— Dataset entries —

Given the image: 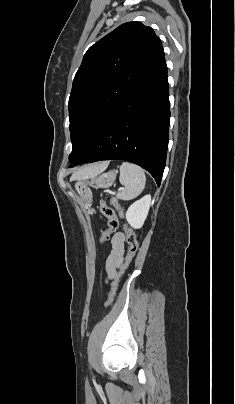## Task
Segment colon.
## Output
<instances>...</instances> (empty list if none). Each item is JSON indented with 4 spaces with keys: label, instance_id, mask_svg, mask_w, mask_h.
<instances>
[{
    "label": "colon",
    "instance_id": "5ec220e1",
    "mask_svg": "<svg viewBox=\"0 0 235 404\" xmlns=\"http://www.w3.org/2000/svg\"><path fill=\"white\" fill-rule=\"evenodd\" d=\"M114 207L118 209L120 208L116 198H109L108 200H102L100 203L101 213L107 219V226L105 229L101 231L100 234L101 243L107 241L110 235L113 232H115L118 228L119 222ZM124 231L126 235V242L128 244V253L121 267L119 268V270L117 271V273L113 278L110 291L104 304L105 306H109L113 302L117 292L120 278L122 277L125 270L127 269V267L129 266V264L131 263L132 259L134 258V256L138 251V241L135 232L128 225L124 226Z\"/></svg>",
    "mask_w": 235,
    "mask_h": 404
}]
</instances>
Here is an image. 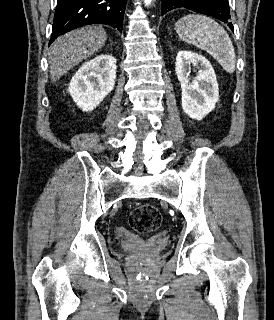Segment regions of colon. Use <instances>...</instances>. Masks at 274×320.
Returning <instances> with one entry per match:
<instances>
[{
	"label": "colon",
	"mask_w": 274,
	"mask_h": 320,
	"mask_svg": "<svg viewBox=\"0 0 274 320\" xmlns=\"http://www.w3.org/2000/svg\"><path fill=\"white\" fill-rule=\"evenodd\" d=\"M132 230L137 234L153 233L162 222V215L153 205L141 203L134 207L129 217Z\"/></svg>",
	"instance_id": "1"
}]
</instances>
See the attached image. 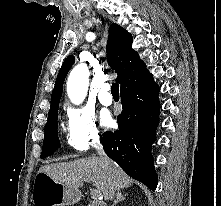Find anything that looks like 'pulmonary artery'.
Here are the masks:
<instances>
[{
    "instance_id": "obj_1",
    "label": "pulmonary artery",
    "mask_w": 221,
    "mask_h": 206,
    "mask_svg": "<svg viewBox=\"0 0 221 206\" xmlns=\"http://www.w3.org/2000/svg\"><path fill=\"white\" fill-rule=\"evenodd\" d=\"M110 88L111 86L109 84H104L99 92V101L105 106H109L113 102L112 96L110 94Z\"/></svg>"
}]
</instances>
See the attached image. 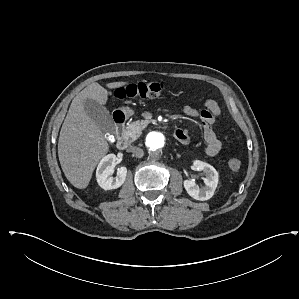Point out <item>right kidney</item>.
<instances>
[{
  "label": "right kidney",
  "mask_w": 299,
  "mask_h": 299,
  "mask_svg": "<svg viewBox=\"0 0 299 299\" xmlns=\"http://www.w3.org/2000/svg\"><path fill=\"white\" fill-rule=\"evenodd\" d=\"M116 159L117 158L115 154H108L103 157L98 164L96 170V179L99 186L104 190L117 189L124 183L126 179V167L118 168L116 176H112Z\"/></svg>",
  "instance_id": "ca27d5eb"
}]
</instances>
--
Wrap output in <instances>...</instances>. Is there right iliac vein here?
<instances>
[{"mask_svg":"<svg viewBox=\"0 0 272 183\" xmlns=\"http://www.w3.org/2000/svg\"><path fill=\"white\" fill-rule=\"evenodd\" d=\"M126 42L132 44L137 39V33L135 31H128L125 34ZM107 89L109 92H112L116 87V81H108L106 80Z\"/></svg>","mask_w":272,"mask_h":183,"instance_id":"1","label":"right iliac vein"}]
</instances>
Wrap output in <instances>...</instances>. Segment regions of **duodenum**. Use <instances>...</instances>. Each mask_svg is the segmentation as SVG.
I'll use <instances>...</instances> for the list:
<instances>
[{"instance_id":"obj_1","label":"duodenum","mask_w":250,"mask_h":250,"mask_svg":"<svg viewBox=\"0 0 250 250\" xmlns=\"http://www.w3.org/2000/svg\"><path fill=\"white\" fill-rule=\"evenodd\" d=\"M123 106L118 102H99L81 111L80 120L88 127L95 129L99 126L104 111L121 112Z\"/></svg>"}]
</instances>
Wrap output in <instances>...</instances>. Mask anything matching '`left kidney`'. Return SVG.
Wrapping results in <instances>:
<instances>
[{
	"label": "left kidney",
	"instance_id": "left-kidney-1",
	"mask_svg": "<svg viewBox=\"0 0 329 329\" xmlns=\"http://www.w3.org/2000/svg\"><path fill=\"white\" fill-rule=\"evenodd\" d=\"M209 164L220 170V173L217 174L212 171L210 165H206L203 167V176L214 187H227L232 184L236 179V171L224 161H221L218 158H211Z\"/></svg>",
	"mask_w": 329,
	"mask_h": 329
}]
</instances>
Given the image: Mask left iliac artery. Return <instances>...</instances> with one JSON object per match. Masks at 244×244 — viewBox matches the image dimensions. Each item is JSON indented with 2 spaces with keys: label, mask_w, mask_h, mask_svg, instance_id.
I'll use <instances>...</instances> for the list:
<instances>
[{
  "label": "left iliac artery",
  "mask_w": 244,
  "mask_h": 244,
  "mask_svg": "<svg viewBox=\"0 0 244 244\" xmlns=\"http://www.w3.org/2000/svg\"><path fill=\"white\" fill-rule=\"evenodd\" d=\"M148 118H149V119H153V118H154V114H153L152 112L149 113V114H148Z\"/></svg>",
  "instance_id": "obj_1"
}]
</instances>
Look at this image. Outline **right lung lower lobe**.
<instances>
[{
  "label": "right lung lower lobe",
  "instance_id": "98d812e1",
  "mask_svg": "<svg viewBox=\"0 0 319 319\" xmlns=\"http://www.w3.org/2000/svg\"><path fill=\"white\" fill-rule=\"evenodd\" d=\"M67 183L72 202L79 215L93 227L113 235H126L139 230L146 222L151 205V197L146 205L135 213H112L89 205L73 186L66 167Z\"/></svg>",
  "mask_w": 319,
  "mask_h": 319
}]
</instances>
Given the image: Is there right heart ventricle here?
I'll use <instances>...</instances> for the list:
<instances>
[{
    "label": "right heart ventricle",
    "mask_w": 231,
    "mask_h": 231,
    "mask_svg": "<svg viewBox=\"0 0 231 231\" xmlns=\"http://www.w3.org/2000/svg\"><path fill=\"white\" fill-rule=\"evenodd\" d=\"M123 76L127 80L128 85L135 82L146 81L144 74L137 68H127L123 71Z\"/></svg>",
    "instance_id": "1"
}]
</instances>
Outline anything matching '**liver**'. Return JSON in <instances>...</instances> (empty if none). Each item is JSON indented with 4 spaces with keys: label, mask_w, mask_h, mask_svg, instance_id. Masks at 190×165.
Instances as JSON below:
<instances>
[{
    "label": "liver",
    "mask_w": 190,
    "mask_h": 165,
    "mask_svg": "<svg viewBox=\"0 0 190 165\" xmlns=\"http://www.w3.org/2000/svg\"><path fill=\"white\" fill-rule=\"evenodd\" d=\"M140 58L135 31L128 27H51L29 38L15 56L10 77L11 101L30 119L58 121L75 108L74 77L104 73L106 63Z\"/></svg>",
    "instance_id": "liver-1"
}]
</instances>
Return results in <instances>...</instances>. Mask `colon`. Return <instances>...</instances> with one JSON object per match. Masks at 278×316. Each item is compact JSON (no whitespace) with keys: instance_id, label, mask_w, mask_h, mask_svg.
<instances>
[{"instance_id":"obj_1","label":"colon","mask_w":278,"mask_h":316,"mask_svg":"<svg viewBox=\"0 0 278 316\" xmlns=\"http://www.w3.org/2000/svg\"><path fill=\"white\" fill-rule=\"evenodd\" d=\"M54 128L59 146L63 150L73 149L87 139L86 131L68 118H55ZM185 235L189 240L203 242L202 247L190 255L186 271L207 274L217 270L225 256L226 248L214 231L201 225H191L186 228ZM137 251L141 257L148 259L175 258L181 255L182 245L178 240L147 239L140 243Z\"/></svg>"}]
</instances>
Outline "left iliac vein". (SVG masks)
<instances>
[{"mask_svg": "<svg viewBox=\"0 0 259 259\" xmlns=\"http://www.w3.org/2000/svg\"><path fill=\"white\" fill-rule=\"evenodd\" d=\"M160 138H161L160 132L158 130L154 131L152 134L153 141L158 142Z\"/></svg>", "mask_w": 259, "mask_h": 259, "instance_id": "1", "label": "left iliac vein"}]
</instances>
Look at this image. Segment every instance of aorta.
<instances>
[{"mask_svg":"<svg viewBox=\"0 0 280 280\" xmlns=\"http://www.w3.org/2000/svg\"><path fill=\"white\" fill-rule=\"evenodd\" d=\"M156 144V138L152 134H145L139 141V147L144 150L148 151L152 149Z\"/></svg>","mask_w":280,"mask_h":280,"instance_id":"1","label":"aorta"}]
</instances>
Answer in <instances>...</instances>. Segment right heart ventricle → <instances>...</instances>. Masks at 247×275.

— Exercise goal —
Copy word for word the stretch of entries above from the line that has "Look at this image. Segment" through the line that has "Answer in <instances>...</instances>.", both ends included, and nothing outside it.

— Response to this task —
Look at this image. Segment every instance of aorta.
<instances>
[{"mask_svg":"<svg viewBox=\"0 0 280 280\" xmlns=\"http://www.w3.org/2000/svg\"><path fill=\"white\" fill-rule=\"evenodd\" d=\"M156 144V138L152 134H145L139 141V147L144 150L148 151L152 149Z\"/></svg>","mask_w":280,"mask_h":280,"instance_id":"1","label":"aorta"}]
</instances>
Answer in <instances>...</instances>. Segment right heart ventricle → <instances>...</instances>. Masks at 247×275.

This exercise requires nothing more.